Dr Kumar’s team will analyse DNA samples from 1,000 Parkinson’s patients, making it one of the largest registries of Parkinson’s worldwide. The researchers will employ advanced genetic testing techniques and cutting-edge data analysis tools to uncover hidden insights into the disease.
“Identifying the genetic causes of this disease is pivotal in unravelling the mysteries of its underlying mechanisms and guiding us towards potential treatments,” says Dr Kumar. “Our comprehensive database will not only increase the likelihood of discovering new genes and variants linked to the disease but also improve the way we diagnose and manage Parkinson’s disease.”
Improving rare disease diagnosis with long-read sequencing – Dr Ira Deveson
Rare genetic diseases affect millions worldwide but are difficult to diagnose due to complex genetic causes, rarity, and overlapping symptoms. While gene sequencing advances have accelerated the diagnostic process, around half of all patients with rare disease still fail to receive a diagnosis.
Dr Ira Deveson will lead a three-year project establishing a national program for long-read sequencing, addressing challenging unsolved cases and improving rare genetic disease diagnosis. Standard gene tests analyse short segments of DNA before assembling them into a full sequence. This ‘short-read’ method may miss large or complex genetic changes that can also cause disease. Cutting-edge long-read sequencing technologies provide a more complete picture of a person’s genes, detecting complex genetic variants that traditional sequencing methods might miss.
The project involves evaluating and optimising long-read sequencing for prospective clinical use, as well as determining best practices for sample preparation, sequencing, and analysis to generate high-quality, reliable data.
By incorporating long-read sequencing into rare genetic disease diagnosis, the researchers aim to raise diagnosis rates, enabling more patients to receive accurate diagnoses and treatments. Identifying new variants and disease mechanisms may uncover new therapies for these conditions.
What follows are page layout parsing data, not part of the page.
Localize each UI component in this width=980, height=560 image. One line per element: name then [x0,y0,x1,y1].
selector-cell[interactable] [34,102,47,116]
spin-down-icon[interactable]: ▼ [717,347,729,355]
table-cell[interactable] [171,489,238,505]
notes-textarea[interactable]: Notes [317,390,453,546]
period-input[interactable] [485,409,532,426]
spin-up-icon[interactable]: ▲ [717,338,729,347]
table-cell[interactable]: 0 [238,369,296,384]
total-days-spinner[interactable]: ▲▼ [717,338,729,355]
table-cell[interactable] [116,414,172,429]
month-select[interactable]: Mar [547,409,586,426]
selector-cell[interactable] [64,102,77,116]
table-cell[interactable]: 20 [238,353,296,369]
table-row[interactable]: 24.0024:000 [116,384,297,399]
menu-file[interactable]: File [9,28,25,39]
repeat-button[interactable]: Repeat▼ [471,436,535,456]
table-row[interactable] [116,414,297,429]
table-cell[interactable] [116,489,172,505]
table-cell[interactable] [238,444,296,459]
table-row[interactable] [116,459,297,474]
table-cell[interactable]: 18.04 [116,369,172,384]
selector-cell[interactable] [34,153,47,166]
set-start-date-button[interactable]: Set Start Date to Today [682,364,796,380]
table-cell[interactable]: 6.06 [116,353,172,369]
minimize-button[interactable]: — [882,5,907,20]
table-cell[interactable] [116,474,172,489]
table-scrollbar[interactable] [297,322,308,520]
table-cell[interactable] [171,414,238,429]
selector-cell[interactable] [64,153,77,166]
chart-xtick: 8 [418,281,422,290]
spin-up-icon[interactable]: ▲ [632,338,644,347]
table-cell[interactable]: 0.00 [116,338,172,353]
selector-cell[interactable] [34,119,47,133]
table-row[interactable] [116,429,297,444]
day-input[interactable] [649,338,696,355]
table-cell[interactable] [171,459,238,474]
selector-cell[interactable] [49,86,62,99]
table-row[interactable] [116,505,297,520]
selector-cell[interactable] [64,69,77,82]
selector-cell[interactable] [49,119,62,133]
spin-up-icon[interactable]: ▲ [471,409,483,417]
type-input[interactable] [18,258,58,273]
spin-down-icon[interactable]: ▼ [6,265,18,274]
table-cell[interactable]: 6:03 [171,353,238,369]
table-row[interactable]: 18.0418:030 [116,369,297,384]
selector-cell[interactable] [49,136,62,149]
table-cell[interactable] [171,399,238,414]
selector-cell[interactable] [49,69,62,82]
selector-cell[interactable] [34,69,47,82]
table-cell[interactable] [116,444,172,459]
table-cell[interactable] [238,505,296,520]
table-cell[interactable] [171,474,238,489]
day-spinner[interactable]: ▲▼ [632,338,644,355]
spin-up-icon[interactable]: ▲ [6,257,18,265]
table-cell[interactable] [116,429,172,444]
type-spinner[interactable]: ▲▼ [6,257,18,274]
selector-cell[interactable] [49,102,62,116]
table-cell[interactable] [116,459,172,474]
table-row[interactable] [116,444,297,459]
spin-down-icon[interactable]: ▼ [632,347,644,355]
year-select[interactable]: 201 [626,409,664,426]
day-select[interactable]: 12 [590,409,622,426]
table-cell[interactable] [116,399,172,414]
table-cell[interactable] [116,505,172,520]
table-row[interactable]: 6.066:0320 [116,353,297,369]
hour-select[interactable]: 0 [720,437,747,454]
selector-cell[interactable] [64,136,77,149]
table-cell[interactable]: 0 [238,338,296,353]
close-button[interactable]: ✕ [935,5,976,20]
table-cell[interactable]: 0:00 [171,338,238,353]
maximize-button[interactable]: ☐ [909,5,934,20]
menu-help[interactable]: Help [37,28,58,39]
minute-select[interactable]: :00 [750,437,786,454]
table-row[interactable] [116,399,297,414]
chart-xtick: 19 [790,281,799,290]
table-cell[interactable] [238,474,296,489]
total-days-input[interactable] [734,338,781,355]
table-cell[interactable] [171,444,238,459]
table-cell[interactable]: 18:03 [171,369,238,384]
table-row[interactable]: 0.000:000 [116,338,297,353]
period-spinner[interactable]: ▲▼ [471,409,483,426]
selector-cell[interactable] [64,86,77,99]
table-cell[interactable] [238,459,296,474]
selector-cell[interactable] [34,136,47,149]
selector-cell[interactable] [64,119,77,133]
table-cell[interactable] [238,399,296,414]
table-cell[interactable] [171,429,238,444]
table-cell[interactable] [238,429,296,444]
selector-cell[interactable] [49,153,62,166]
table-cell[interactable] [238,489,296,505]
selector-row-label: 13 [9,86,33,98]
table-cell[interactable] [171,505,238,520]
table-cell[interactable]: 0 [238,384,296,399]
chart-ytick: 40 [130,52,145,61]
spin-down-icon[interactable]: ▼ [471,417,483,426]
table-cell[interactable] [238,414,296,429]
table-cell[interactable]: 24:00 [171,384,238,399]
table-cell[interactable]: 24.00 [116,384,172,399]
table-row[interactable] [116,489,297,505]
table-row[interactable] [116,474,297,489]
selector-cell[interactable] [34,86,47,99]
“We believe long-read sequencing technologies will hold the key to unlocking some of the most challenging unsolved cases of rare genetic diseases, changing how we diagnose and treat these conditions,” says Dr Deveson. “Our national program for long-read sequencing will not only increase the overall diagnostic rate but also contribute to the discovery of new genetic variants and future treatment approaches for people with rare diseases.”